Мне вспоминается девушка, которая была сильно влюблена в молодого человека, страдающего паранойей. Не ставя диагноза, родители девушки тем не менее чувствовали себя дискомфортно в присутствии этого молодого человека, о чем говорили дочери. Пара удалилась от родственников и прервала все отношения с теми, кто мог посеять сомнения и защитить партнера, не страдавшего от бреда. Молодой человек становился все более и более недоверчивым и попросил свою подругу помочь ему составить список всех тех, кого они хотят убить. Совсем потеряв голову от любви, девушка в попытке защитить любимого еще больше способствовала тому, чтобы он безошибочно вычислял недоброжелательность во взгляде, странность в поведении и непоследовательность в словах, за которыми на самом деле крылись другие мысли. Пара постоянно была в бегах и переезжала каждый день с места на место, скрываясь от невидимых преследователей. Через несколько месяцев паранойя молодого человека передалась его уравновешенной подруге. Она впадала в панику, когда замечала опасные знаки, вместе с мужчиной делала волшебные ритуалы, чтобы прогнать невидимых обидчиков.

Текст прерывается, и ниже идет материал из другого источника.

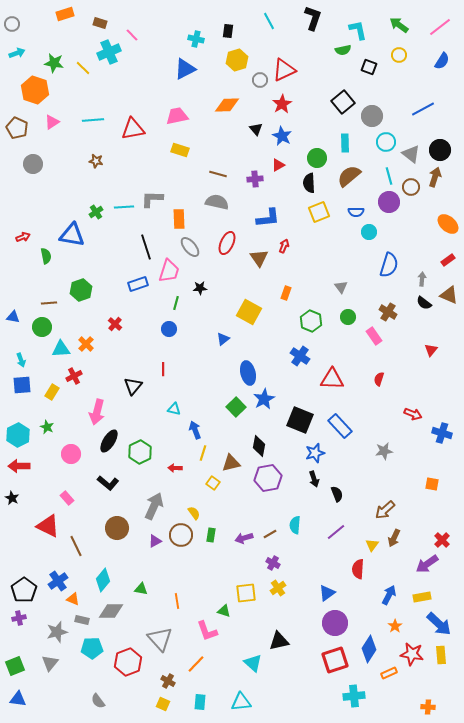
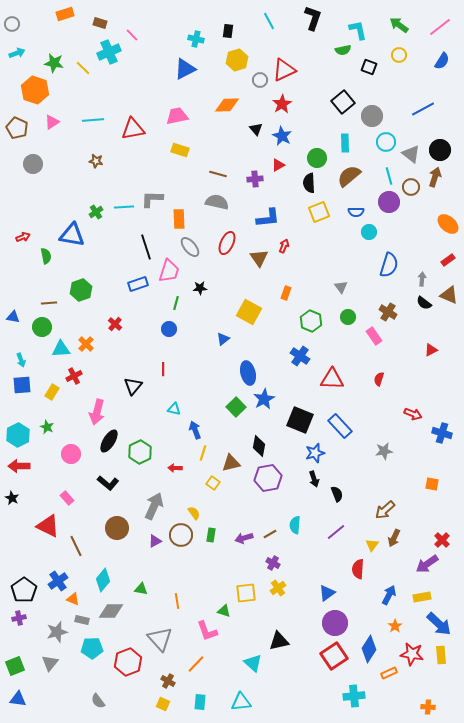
red triangle at (431, 350): rotated 24 degrees clockwise
red square at (335, 660): moved 1 px left, 4 px up; rotated 16 degrees counterclockwise
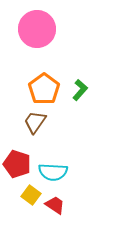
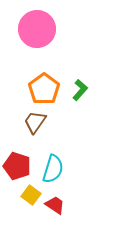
red pentagon: moved 2 px down
cyan semicircle: moved 3 px up; rotated 76 degrees counterclockwise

Удивительно, как беременные девушки иногда с уверенностью отрицают свою беременность, и матери их в этом поддерживают. Многие подростки, которые добровольно или вынужденно уходят из семьи, но не находят своего места в обществе, хотят примкнуть к сомнительным компаниям. При посвящениях они находят поддержку, смысл в своих действиях, и им становится лучше, когда они соглашаются со строгими правилами собраний, мантрами и взносами на поддержание жизни гуру. Придаваемый вещам смысл меняет манеру их восприятия.
В 1941 году был принят закон о конфискации имущества евреев в пользу арийской нации. Немцы разделились на три группы: 40 % поддержали арианизацию, воспользовались возможностью «купить» по невероятно низким ценам добро своих соседей. Они занимали их дома, забирали утварь, за смехотворные суммы приобретали сертификат об арианизации, а возвращаясь домой, не испытывали стыда. Настолько ясным было коллективное представление, что
тот, кто забирал вещи соседа, всего-навсего выполнял требования закона.

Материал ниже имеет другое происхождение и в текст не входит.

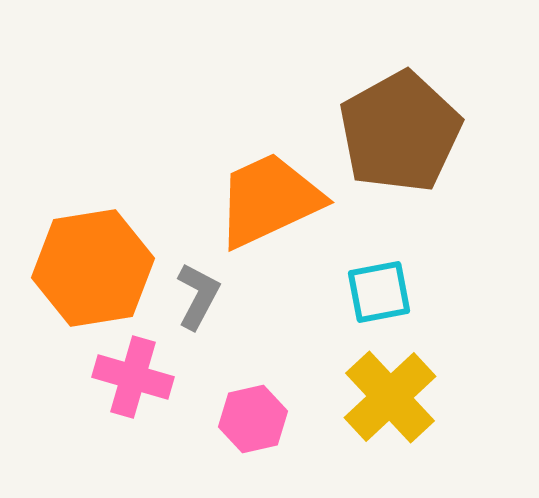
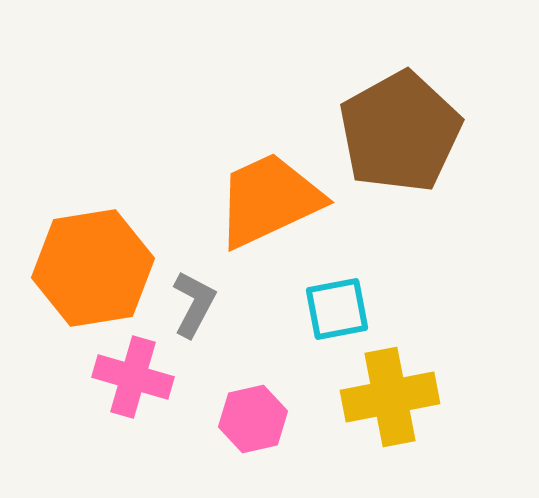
cyan square: moved 42 px left, 17 px down
gray L-shape: moved 4 px left, 8 px down
yellow cross: rotated 32 degrees clockwise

Другая часть немцев (40 %) по сходной цене заполучила предприятия и стала получать с них доход.
У матери Элен Эпшейн было модное ателье в Праге. Когда она поняла, что ее арестуют, женщина передала свои украшения одной из сотрудниц. Чудом избежав гибели в Терезиенштадте, она вернулась в Прагу. Оказалось, что сотрудница ателье продала украшения и на выручку законным образом купила ателье и квартиру. Она вежливо пригласила бывшую владелицу с ней отобедать и поставила на стол конфискованную посуду. Подобная ситуация отражает дискурс, в соответствии с которым можно легально конфисковать имущество евреев. Никаких причин стыдиться. И только 20 % немцев не воспользовались ситуацией. Покупая, они платили так, как если бы продавцом был не еврей.
В нормальной форме принятие коллективных представлений – необходимое условие для совместной жизни, но этот процесс может легко отклониться в сторону деспотичного дискурса.